A choice of minimizing the square norm gave this method its name - Least Squares approximation. If we use the weighted version, we get the Weighted Least Squares or WLS. In the most general case we wish to minimize \[ \|\b{e}\|_{2,w}^2 = \b{e}^\T W^2 \b{e} = (B\b{\alpha} - \b{u})^\T W^2(B\b{\alpha} - \b{u}) = \sum_j^n w_j^2 (\hat{u}(\vec{s}_j) - u_j)^2 \]
The problem of finding the coefficients $\b{\alpha}$ that minimize the error $\b{e}$ numerically is described in Solving overdetermined systems.
Here, we simply write the solution $\b \alpha = (WB)^+ Wu = (B^\T W^2 B)^{-1} B^\T W^2 u$.
In our WLS engine we use SVD with regularization by default.
Weighted Least Squares
Weighted least squares approximation is the simplest version of the procedure described above. Given support $\b{s}$, values $\b{u}$ and an anchor point $\vec{p}$, we calculate the coefficients $\b{\alpha}$ using one of the above methods. Then, to approximate a function in the neighbourhood of $\vec p$ we use the formula \[ \hat{u}(\vec x) = \b{b}(\vec x)^\T \b{\alpha} = \sum_{i=1}^m \alpha_i b_i(\vec x). \]
To approximate the derivative $\frac{\partial u}{\partial x_i}$, or any linear partial differential operator $\mathcal L$ on $u$, we simply take the same linear combination of transformed basis functions $\mathcal L b_i$. We have considered coefficients $\alpha_i$ to be constant and applied the linearity. \[ \widehat{\mathcal L u}(\vec x) = \sum_{i=1}^m \alpha_i (\mathcal L b_i)(\vec x) = (\mathcal L \b b(\vec x))^\T \b \alpha. \]
Moving Least Squares
When using WLS the approximation gets worse as we move away from the central point $\vec{p}$. This is partially due to not being in the center of the support any more and partially due to weight being distributed in such a way to assign more importance to nodes closer to $\vec{p}$.

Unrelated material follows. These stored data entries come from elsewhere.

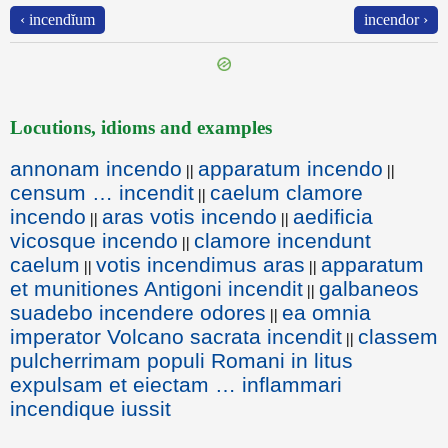
‹ incendĭum
incendor ›
Locutions, idioms and examples
annonam incendo
apparatum incendo
||
||
censum … incendit
caelum clamore
||
incendo
aras votis incendo
aedificia
||
||
vicosque incendo
clamore incendunt
||
caelum
votis incendimus aras
apparatum
||
||
et munitiones Antigoni incendit
galbaneos
||
suadebo incendere odores
ea omnia
||
imperator Volcano sacrata incendit
classem
||
pulcherrimam populi Romani in litus
expulsam et eiectam … inflammari
incendique iussit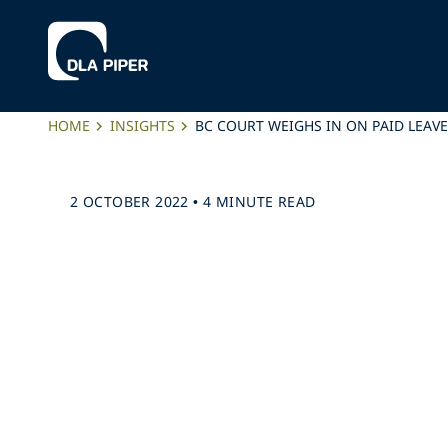
HOME
INSIGHTS
BC COURT WEIGHS IN ON PAID LEAV
2 OCTOBER 2022
•
4 MINUTE READ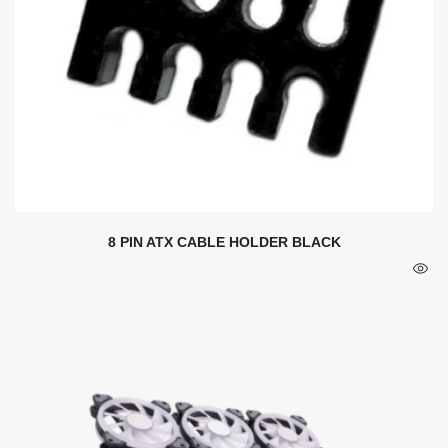
8 PIN ATX CABLE HOLDER BLACK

We can battle this problem in two ways: when we wish to approximate in a new point that is sufficiently far away from $\vec{p}$ we can compute new support, recompute the new coefficients $\b{\alpha}$ and approximate again. This is very costly and we would like to avoid that. A partial fix is to keep support the same, but only recompute the weight vector $\b{w}$, that will now assign weight values to nodes close to the new point. We still need to recompute the coefficients $\b{\alpha}$, however we avoid the cost of setting up new support and function values and recomputing $B$. This approach is called Moving Least Squares due to recomputing the weighted least squares problem whenever we move the point of approximation.
Note that if our weight is constant or if $n = m$, when approximation reduces to interpolation, the weights do not play any role and this method is redundant. In fact, its benefits arise when supports are rather large.
See Figure 2 for comparison between MLS and WLS approximations. MLS approximation remains close to the actual function while still inside the support domain, while WLS approximation becomes bad when we come out of the reach of the weight function.
End notes
- ↑ Note that our definition is a bit unusual, usually weights are not squared with the values. However, we do this to avoid computing square roots when doing MLS. If you are used to the usual definition, consider the weight to be $\omega^2$.